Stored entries

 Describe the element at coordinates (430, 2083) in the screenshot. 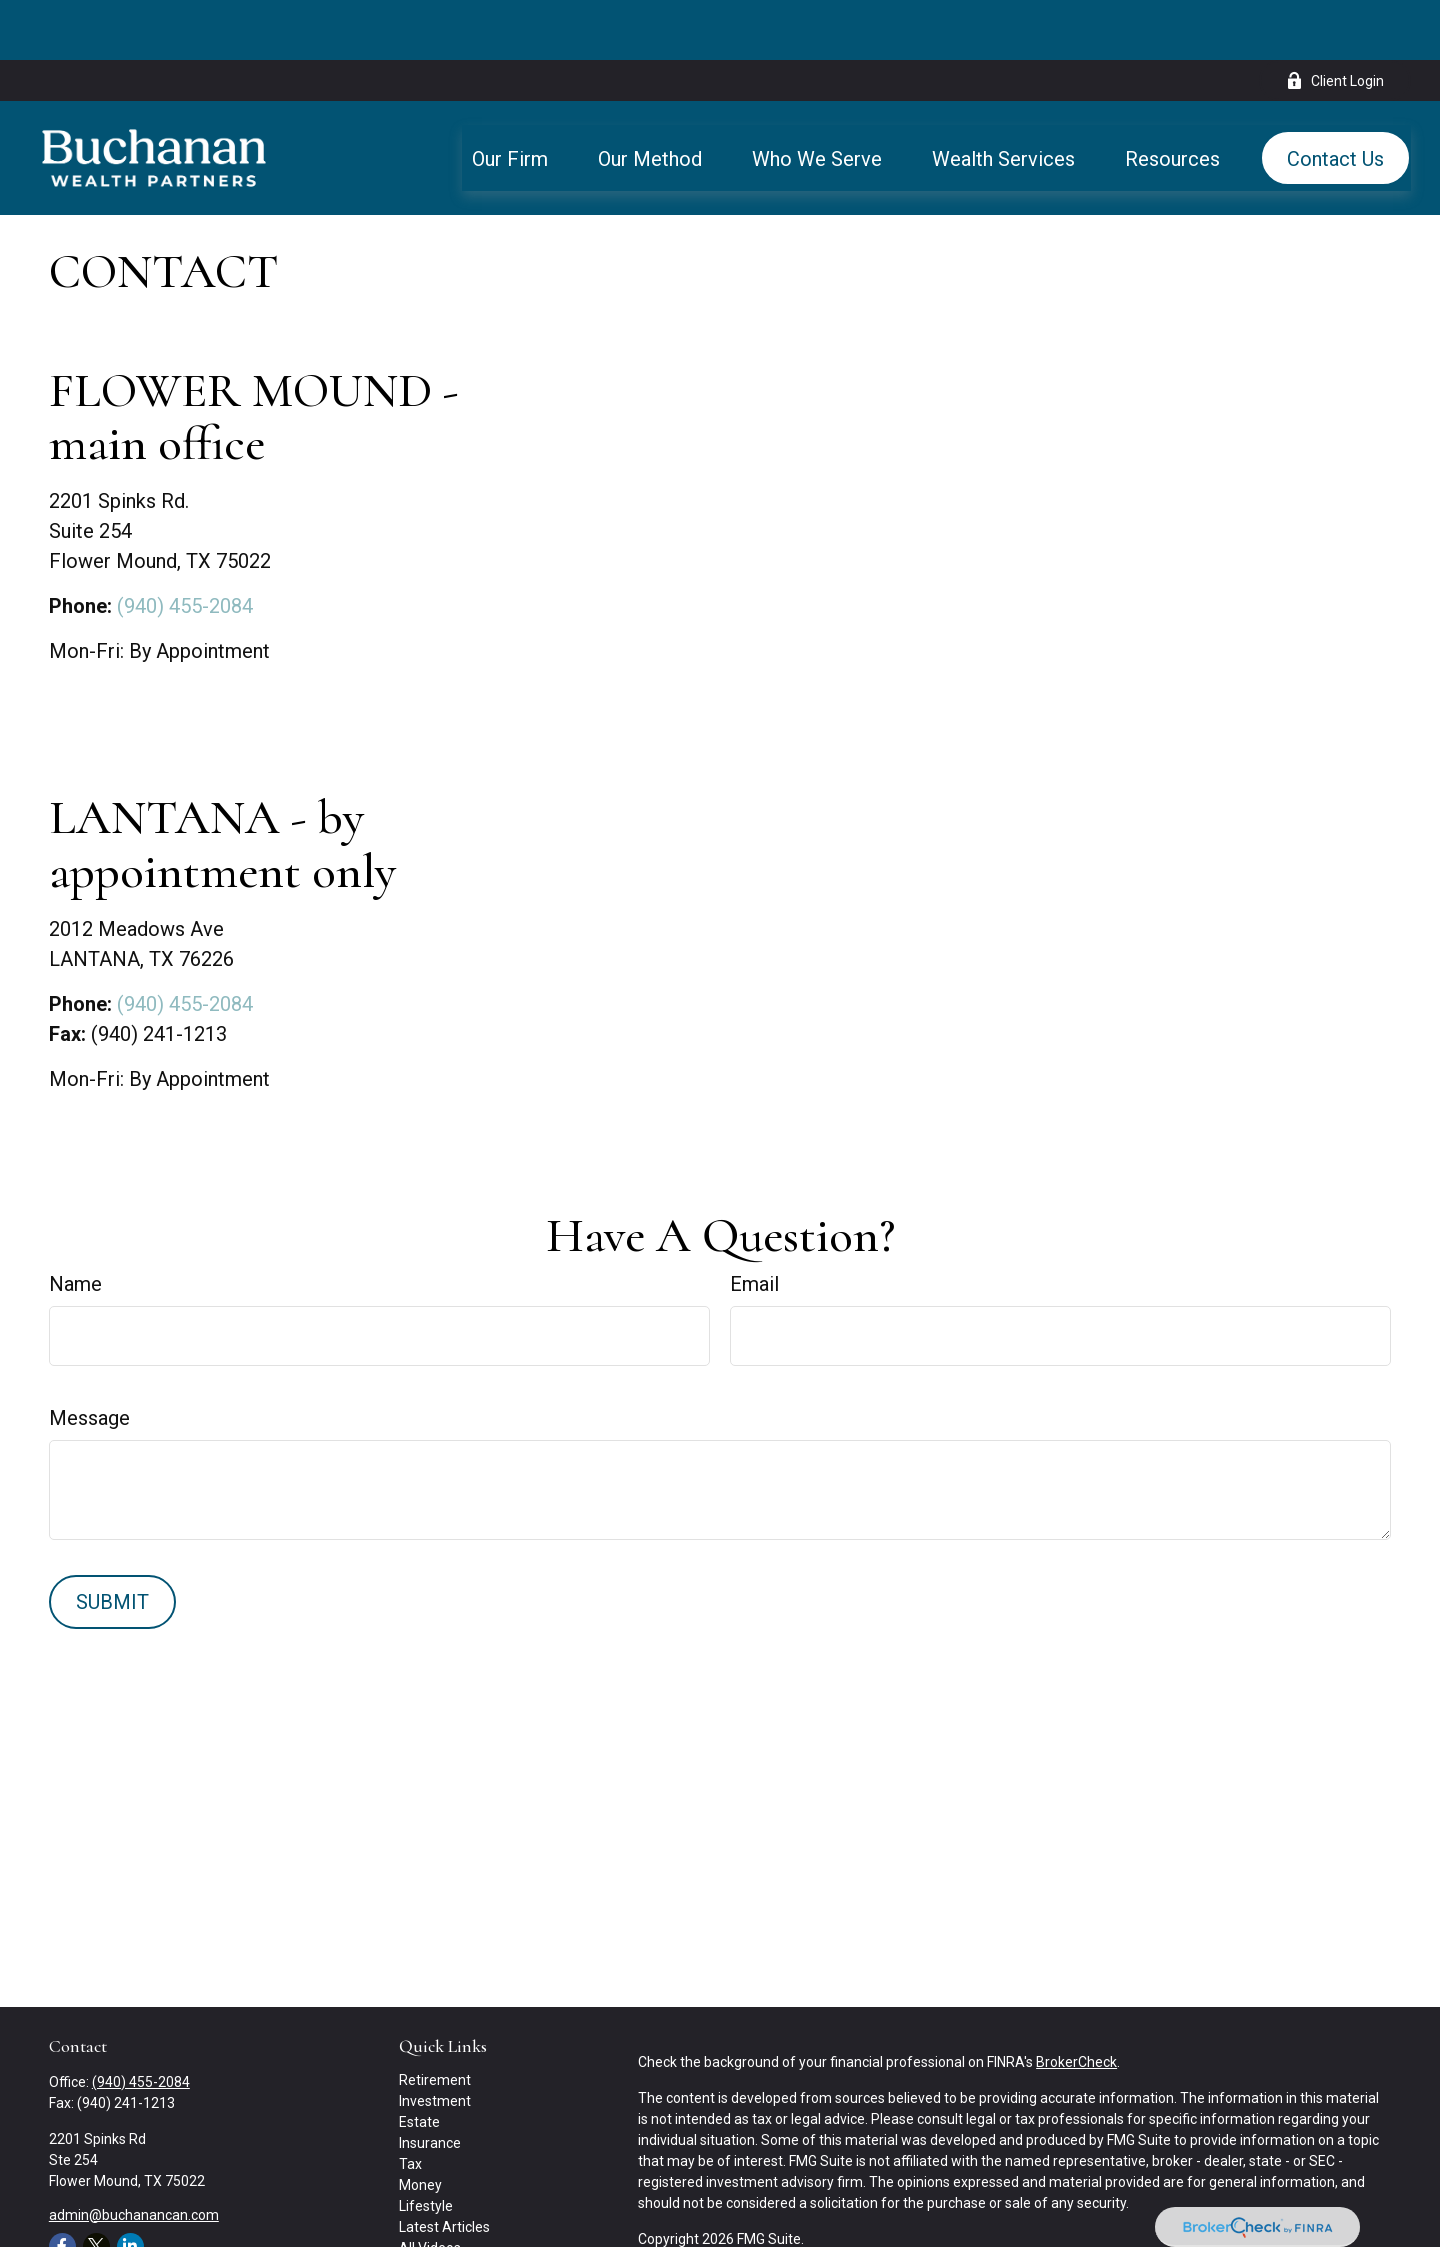

I see `Insurance` at that location.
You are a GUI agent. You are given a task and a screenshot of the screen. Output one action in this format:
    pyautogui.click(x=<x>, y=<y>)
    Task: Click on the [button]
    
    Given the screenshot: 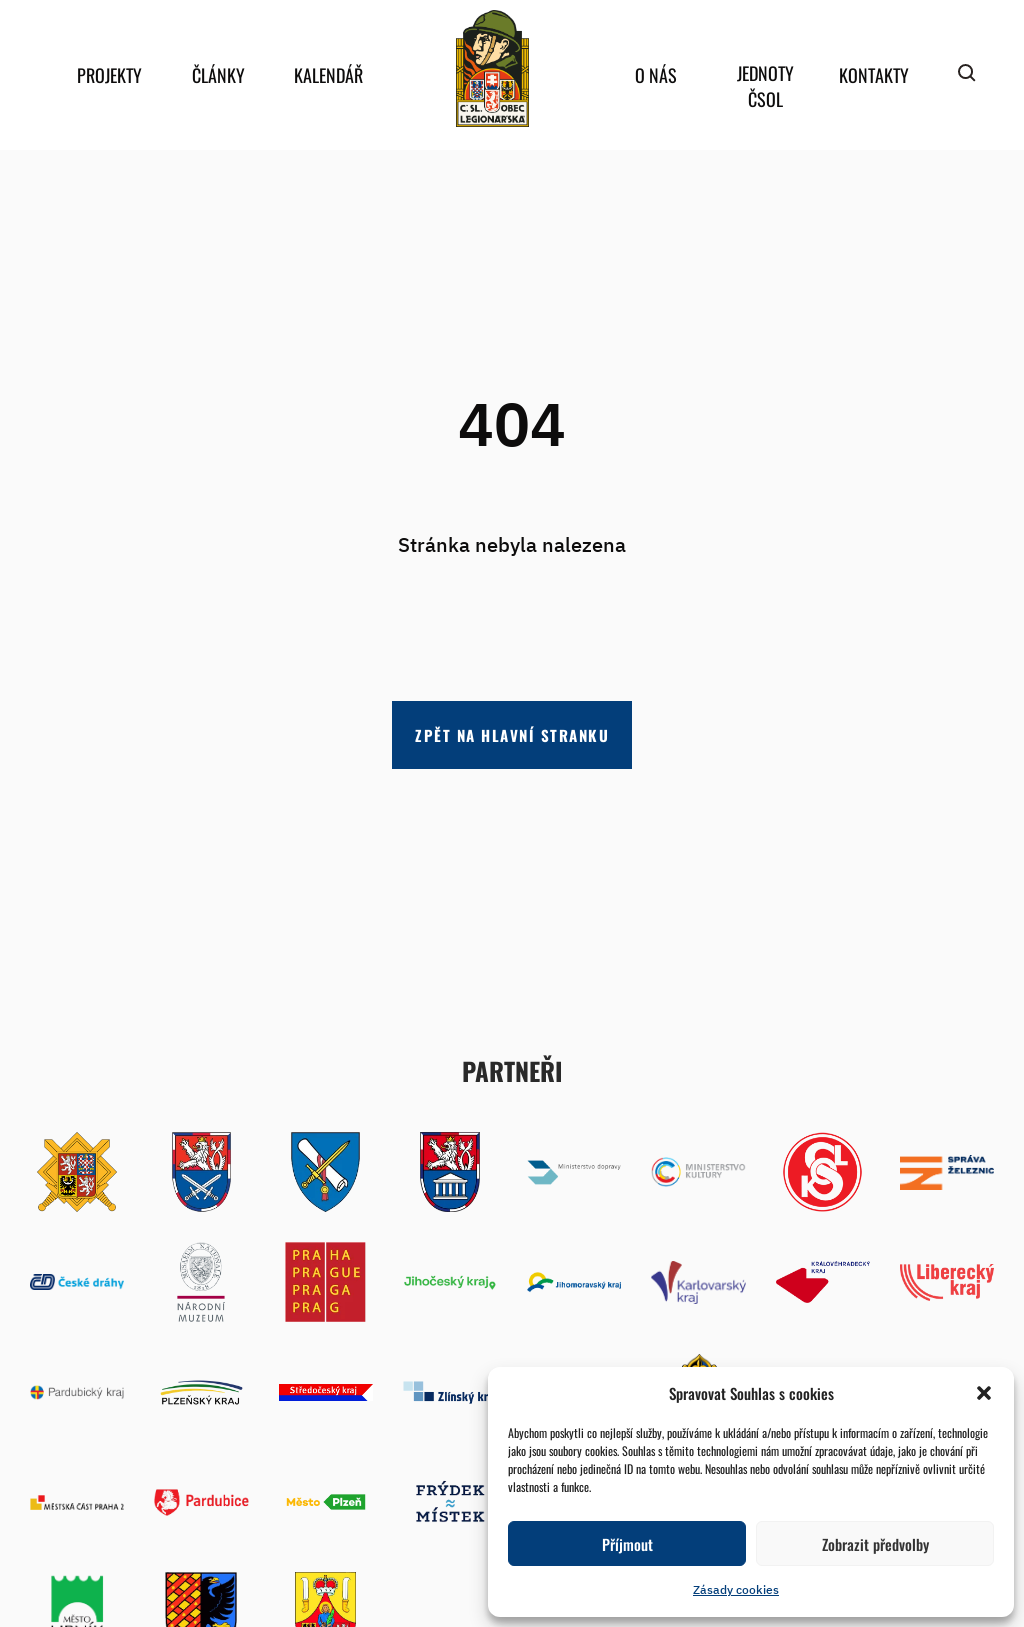 What is the action you would take?
    pyautogui.click(x=984, y=1393)
    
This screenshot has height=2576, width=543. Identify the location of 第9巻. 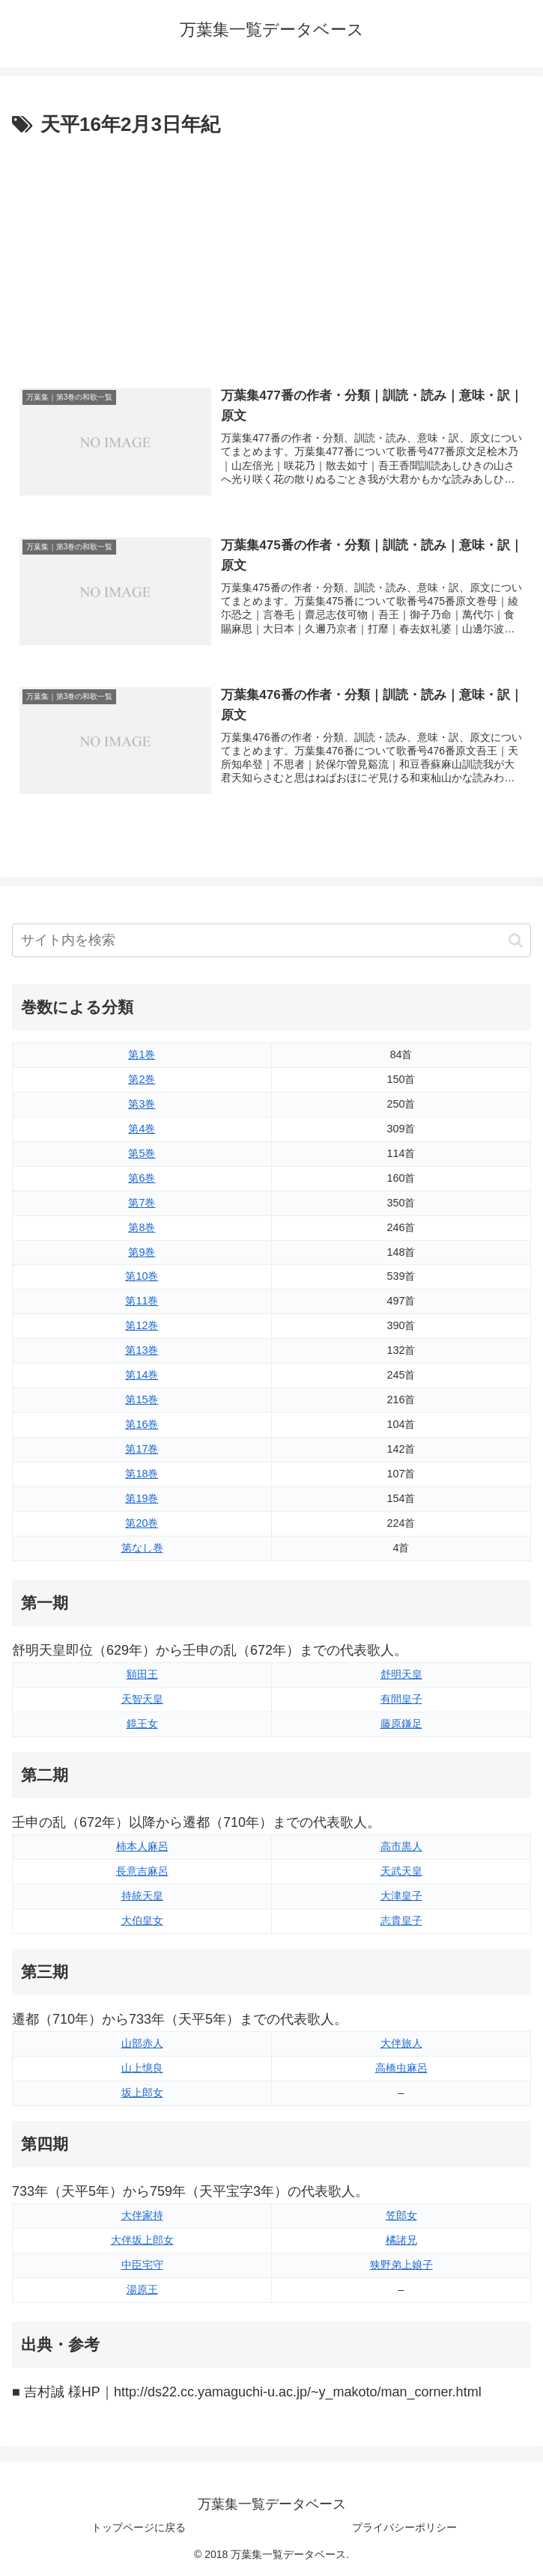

**TASK STATEMENT**
Could the lines from the first entry through the line that contains "pyautogui.click(x=<x>, y=<y>)" be copied exactly, with all pictures left out?

**RESPONSE**
 Describe the element at coordinates (430, 2083) in the screenshot. 

I see `Insurance` at that location.
You are a GUI agent. You are given a task and a screenshot of the screen. Output one action in this format:
    pyautogui.click(x=<x>, y=<y>)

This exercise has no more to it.